[Page segmentation data]
###

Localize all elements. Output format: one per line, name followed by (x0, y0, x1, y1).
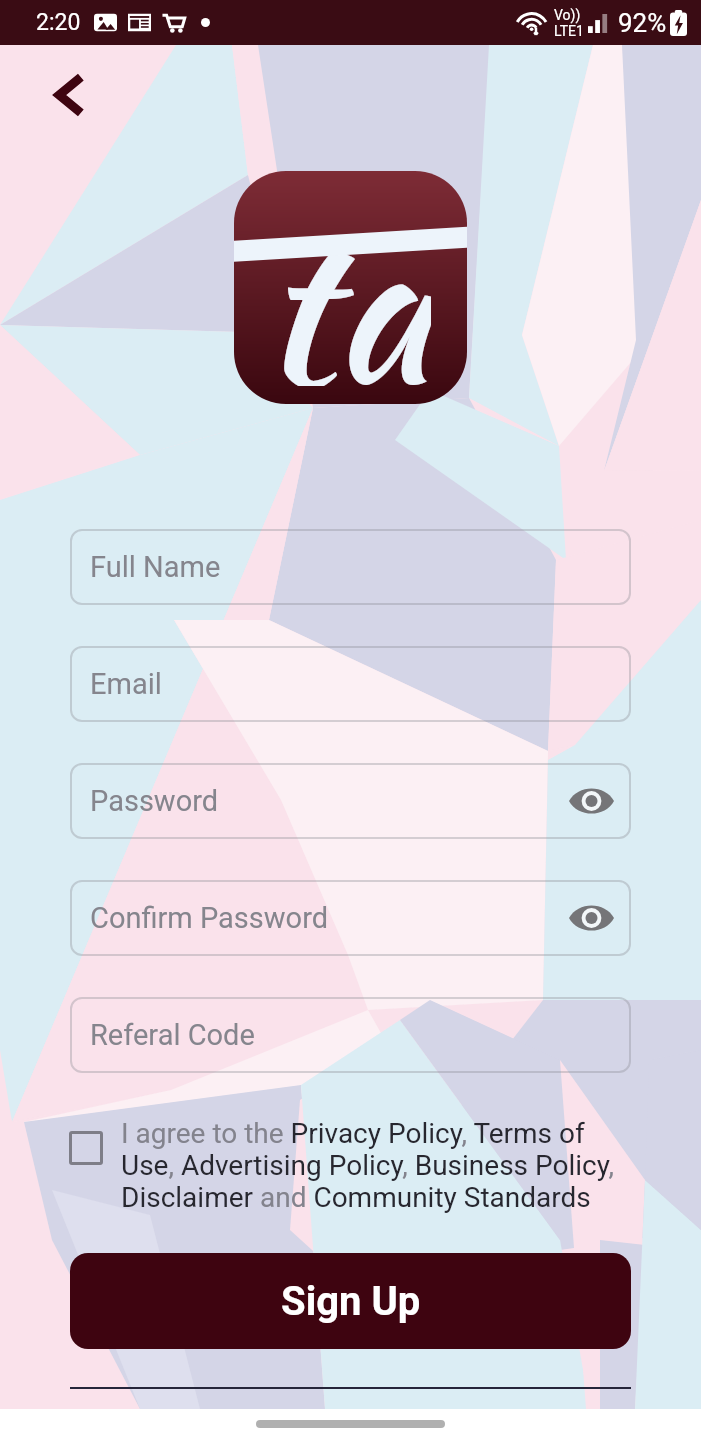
button[interactable]: Full Name (70, 529, 631, 605)
button[interactable]: Sign Up (70, 1253, 631, 1349)
staticText: ta (258, 171, 431, 386)
staticText: Confirm Password (90, 901, 329, 935)
staticText: Full Name (90, 550, 221, 584)
button[interactable]: Email (70, 646, 631, 722)
staticText: Vo)) (554, 7, 581, 23)
staticText: Password (90, 784, 219, 818)
staticText: 2:20 (36, 9, 81, 36)
button[interactable]: Show password (567, 894, 615, 942)
staticText: Referal Code (90, 1018, 255, 1052)
button[interactable]: Agree to terms checkbox (69, 1131, 103, 1165)
button[interactable]: Referal Code (70, 997, 631, 1073)
staticText: 92% (618, 8, 667, 38)
button[interactable]: Confirm Password (70, 880, 631, 956)
button[interactable]: Show password (567, 777, 615, 825)
button[interactable]: App logo (234, 171, 467, 404)
button[interactable]: Back (42, 69, 94, 121)
button[interactable]: I agree to the Privacy Policy, Terms of … (121, 1117, 643, 1214)
button[interactable]: Password (70, 763, 631, 839)
staticText: LTE1 (554, 23, 584, 39)
staticText: Email (90, 667, 162, 701)
staticText: Sign Up (281, 1278, 421, 1325)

###

#### [TASK BRIEF]
Images stay out; the entries above are to be printed exactly.

#### [RESPONSE]
Localize all elements. Output format: one per line, name followed by (x0, y0, x1, y1).
button[interactable]: Full Name (70, 529, 631, 605)
button[interactable]: Sign Up (70, 1253, 631, 1349)
staticText: ta (258, 171, 431, 386)
staticText: Confirm Password (90, 901, 329, 935)
staticText: Full Name (90, 550, 221, 584)
button[interactable]: Email (70, 646, 631, 722)
staticText: Vo)) (554, 7, 581, 23)
staticText: Password (90, 784, 219, 818)
staticText: 2:20 (36, 9, 81, 36)
button[interactable]: Show password (567, 894, 615, 942)
staticText: Referal Code (90, 1018, 255, 1052)
button[interactable]: Agree to terms checkbox (69, 1131, 103, 1165)
button[interactable]: Referal Code (70, 997, 631, 1073)
staticText: 92% (618, 8, 667, 38)
button[interactable]: Confirm Password (70, 880, 631, 956)
button[interactable]: Show password (567, 777, 615, 825)
button[interactable]: App logo (234, 171, 467, 404)
button[interactable]: Back (42, 69, 94, 121)
button[interactable]: I agree to the Privacy Policy, Terms of … (121, 1117, 643, 1214)
button[interactable]: Password (70, 763, 631, 839)
staticText: LTE1 (554, 23, 584, 39)
staticText: Email (90, 667, 162, 701)
staticText: Sign Up (281, 1278, 421, 1325)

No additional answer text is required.